I've added it like described. Additional the local deleted objects are dumped to /var/univention-backup/replication/<seconds since 1970>. I've also added a test case for it: 46replication_modrdn_local_modification Updates: r46420 + r46423 Test Case: r46417
We found another issue. The rename in 2.4 results to different entryUUIDs on master and backup/slave. This is a problem for the 3.1 / 3.2 move because it based on the same entryUUID. If phase II is not recognized in the modrdn process, the old entry should be removed locally.
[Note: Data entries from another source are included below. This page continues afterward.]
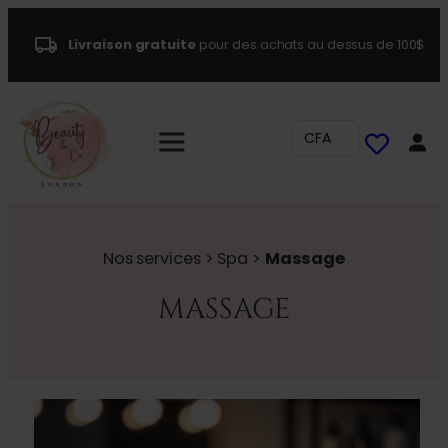
Livraison gratuite
pour des achats au dessus de 100$
CFA
Nos services > Spa >
Massage
MASSAGE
(In reply to Stefan Gohmann from comment #9) > We found another issue. The rename in 2.4 results to different entryUUIDs on > master and backup/slave. This is a problem for the 3.1 / 3.2 move because it > based on the same entryUUID. > > If phase II is not recognized in the modrdn process, the old entry should be > removed locally. This has been fixed with r46471. The modrdn phase I now creates a symlink to point to the current entryUUID. If the entryUUID does not match in phase II, the old dn will be removed and the new one will be added.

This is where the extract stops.